La traduzione, molto personale nell’interpretazione dell’originale, schietta e scorrevole alla lettura e senza pretese letterarie, in quanto espressamente e volontariamente popolare, è accompagnata dal testo a fronte, gentile regalo al lettore che voglia consultarlo nel caso in cui, avendo poca dimestichezza con la lingua d’oc, si ritenga più a proprio agio con il colto fiorentino trecentesco del divin poeta. Molto interessante dal punto di vista linguistico, lo splendido dialetto della frazione Podio Sottano di Vinadio, in Valle Stura, anch’esso, come il poema di Dante, fonte generosa di termini ed espressioni, testimoni tanto della varietà quanto dell’unità della lingua d’oc, che il grande poeta italiano ebbe il merito di argomentare ed ufficializzare nel trattato De vulgari eloquentia. Un ulteriore regalo è il piccolo glossario dei termini particolari tipici del luogo, alcuni financo desueti, altri più popolari e diffusi, ma talvolta dal significato originale. Uno per tutti: il verbo musar nell’accezione di guardare fisso in viso, anziché di riflettere, come in Val germanasca, o di bighellonare, gingillarsi, come nell’occitano d’oltralpe e in francese. E i termini acabar, enairar, rúnia, sesir, cimalh, trimar? E l’òucha per il cimitero, per riproporre un raffronto fra le nostre valli? Ma quanti altri. La grafia del testo, scritta inizialmente “ad orecchio”, come dice l’autore nella presentazione, è stata curata da Andrea Celauro, il quale ha reso il testo in grafia concordata o “Escolo dou Po” e nella sua introduzione descrive ampiamente le caratteristiche riguardo alla stessa, le particolarità della lingua e le scelte operate nel lavoro di traduzione da parte dell’autore.
“O voi ch’avete li ‘ntelletti sani, / mirate la dottrina che s’asconde / sotto ‘l velame de li versi strani”. La felice notizia che abbia visto la luce un’opera così importante per la vitalità, la testimonianza e la memoria storica della lingua delle nostre valli, oltre che per l’intera cultura di lingua d’oc, pur esplorando gli inferi, è una schiarita in un cielo offuscato. Dal Pic dau Miegjorn, al Mont Ventoux, al Monviso, passando naturalmente dal Monte Argentera, un grande grazie a Valter Giordano da parte di tutti coloro che hanno a cuore la lingua occitana per questo prezioso lavoro, il quale, destinato a restare, porta non soltanto una tiepida brezza, ma un caldo vento d’estate, foriero di bel tempo nel panorama dell’editoria e soprattutto della cultura locale.
All’inizio del celeberrimo primo canto, dopo essersi ritrovato in una selva oscura, smarrito e con il cuore compunto di paura, il poeta giunge ai piedi di un colle.

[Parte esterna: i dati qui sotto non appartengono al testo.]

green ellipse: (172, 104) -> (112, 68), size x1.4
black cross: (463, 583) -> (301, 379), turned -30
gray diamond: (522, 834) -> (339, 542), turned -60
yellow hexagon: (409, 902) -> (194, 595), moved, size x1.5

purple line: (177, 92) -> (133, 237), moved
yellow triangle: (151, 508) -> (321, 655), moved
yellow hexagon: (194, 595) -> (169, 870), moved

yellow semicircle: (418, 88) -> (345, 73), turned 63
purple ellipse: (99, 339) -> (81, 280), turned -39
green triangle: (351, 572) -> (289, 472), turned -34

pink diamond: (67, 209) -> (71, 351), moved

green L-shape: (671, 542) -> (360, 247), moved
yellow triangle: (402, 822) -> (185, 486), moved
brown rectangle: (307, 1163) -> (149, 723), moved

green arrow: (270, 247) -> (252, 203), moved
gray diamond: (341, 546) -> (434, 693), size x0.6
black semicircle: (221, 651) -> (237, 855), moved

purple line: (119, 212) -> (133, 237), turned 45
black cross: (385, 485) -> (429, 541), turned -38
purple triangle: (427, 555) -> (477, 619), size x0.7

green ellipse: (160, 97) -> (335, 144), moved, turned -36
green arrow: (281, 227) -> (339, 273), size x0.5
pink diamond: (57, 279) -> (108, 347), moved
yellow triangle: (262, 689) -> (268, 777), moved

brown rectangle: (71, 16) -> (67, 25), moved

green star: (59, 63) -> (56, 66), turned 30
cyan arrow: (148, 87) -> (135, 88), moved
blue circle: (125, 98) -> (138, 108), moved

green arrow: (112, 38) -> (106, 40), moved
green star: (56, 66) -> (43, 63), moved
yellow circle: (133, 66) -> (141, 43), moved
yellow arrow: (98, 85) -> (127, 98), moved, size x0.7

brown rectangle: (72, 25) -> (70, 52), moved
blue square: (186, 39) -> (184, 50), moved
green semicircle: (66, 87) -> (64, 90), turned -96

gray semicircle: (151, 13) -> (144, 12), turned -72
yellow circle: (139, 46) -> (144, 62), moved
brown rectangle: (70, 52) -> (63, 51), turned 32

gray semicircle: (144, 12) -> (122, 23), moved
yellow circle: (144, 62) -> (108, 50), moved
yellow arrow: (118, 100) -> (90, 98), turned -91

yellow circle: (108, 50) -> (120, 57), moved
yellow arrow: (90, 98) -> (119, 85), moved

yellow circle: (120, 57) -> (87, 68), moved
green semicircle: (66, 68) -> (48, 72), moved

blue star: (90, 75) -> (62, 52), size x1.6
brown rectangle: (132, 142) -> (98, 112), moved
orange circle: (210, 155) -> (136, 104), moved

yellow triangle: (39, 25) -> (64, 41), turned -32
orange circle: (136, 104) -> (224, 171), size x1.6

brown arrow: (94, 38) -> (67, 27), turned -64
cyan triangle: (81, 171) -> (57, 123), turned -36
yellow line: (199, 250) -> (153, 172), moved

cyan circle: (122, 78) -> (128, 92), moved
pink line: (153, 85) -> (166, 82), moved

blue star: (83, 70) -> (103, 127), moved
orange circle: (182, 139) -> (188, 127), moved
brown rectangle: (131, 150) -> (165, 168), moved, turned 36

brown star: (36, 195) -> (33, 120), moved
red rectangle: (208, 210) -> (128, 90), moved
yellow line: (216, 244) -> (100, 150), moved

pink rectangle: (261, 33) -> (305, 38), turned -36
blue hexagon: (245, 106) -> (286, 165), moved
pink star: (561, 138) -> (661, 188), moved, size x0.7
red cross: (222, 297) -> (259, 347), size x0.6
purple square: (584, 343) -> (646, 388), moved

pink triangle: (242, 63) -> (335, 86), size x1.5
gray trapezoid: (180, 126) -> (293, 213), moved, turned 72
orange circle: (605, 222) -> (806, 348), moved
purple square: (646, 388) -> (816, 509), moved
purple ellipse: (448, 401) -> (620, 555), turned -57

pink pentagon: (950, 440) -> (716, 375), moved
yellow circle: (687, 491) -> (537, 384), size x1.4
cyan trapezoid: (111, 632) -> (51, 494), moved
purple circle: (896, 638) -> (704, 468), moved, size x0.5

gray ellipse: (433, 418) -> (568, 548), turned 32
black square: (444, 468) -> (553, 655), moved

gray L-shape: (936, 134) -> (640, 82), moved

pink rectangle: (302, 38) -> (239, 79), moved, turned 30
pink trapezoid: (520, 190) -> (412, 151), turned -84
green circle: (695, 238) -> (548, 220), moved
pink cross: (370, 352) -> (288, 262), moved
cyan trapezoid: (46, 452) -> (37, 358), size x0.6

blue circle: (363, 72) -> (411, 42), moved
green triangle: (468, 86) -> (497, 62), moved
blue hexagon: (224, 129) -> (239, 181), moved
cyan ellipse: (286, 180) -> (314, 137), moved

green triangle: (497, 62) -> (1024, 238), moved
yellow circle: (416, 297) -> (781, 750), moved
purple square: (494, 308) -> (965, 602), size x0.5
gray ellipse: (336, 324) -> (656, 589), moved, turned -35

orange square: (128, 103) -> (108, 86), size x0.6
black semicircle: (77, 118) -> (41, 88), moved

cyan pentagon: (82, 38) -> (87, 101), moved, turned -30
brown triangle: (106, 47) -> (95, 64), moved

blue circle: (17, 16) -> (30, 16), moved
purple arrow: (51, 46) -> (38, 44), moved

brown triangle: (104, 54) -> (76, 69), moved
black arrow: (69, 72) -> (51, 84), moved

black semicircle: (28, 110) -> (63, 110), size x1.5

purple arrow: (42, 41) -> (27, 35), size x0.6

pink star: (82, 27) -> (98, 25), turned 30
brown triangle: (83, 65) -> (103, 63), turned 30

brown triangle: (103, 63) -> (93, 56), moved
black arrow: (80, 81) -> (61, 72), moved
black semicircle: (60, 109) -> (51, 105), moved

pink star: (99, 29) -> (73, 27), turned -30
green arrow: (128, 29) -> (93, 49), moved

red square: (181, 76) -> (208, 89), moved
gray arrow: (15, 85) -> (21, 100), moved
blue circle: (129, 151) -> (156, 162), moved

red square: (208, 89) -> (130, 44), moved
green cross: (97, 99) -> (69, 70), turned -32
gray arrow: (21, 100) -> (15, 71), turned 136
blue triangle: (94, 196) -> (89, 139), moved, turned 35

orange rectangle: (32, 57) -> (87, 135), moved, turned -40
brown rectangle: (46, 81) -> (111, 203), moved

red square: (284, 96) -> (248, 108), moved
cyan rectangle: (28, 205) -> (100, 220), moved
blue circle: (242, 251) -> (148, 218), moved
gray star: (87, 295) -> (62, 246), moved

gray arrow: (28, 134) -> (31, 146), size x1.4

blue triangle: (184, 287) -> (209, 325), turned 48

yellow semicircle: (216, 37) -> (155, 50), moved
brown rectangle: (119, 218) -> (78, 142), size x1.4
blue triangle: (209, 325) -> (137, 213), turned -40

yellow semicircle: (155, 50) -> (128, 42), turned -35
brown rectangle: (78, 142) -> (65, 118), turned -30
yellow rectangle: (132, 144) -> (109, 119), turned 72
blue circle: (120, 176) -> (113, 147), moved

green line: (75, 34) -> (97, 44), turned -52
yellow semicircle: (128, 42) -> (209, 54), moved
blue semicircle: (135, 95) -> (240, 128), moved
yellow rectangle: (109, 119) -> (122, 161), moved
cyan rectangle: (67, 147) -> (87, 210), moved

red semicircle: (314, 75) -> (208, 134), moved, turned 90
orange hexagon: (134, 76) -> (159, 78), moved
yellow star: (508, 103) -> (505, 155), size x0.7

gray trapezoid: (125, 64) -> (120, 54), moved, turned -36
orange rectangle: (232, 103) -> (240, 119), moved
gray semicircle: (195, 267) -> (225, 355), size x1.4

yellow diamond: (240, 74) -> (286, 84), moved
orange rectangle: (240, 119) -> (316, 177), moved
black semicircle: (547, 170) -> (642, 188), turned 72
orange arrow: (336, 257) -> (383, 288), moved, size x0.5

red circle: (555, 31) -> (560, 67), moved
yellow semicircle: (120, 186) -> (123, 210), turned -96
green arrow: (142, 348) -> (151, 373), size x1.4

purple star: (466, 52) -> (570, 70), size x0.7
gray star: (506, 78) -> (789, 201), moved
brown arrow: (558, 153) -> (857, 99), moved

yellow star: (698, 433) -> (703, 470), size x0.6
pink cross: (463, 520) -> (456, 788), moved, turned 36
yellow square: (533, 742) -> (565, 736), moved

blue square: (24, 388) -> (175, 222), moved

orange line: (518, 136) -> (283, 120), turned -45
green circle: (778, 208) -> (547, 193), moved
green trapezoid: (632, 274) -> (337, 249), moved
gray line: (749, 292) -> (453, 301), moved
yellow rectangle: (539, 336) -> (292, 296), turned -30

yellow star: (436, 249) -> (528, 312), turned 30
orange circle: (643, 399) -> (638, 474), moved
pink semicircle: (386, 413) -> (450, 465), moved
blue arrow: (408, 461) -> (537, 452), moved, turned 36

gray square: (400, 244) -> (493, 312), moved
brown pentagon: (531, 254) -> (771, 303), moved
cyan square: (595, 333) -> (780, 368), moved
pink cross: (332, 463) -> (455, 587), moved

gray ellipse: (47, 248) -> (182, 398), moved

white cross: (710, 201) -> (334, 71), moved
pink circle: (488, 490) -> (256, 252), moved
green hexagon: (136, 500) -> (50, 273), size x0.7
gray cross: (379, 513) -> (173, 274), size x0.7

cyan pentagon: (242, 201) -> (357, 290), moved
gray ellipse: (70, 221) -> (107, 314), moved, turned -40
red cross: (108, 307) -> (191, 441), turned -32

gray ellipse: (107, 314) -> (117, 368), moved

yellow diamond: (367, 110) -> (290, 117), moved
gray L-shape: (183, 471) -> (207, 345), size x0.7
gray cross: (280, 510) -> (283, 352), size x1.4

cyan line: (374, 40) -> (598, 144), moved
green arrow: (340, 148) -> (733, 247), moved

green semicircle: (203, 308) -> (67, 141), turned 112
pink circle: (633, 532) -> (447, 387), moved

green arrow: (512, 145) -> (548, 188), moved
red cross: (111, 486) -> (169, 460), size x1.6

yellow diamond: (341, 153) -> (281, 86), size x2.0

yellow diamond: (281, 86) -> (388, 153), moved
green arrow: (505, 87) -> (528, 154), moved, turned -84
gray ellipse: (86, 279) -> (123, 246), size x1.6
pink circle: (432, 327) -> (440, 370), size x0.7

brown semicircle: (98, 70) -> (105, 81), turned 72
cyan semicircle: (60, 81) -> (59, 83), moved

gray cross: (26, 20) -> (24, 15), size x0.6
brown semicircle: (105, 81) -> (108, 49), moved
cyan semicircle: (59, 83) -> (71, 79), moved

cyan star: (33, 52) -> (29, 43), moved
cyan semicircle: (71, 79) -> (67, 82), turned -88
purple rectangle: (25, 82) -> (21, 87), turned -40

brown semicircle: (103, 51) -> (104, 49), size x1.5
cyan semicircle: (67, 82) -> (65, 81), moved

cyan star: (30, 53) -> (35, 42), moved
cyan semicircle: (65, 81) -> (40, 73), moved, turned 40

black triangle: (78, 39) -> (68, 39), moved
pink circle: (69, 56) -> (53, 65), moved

Alza lo sguardo e vede le sue spalle “vestite già de’ raggi del pianeta / che mena dritto altrui per ogni calle”. Si volge indietro, poi prosegue. “Poi ch’èi posato un poco il corpo lasso, / ripresi via per la piaggia diserta, / sì che ‘l piè fermo sempre era ‘l più basso”. Una strada in discesa, eccome, che non sale diretta verso la luce e costringe a percorrere “un altro vïaggio”. Ma è Dante che sta parlando. Non resta che approfittare dell’occasione e seguirlo finalmente, passo dopo passo, verso dopo verso.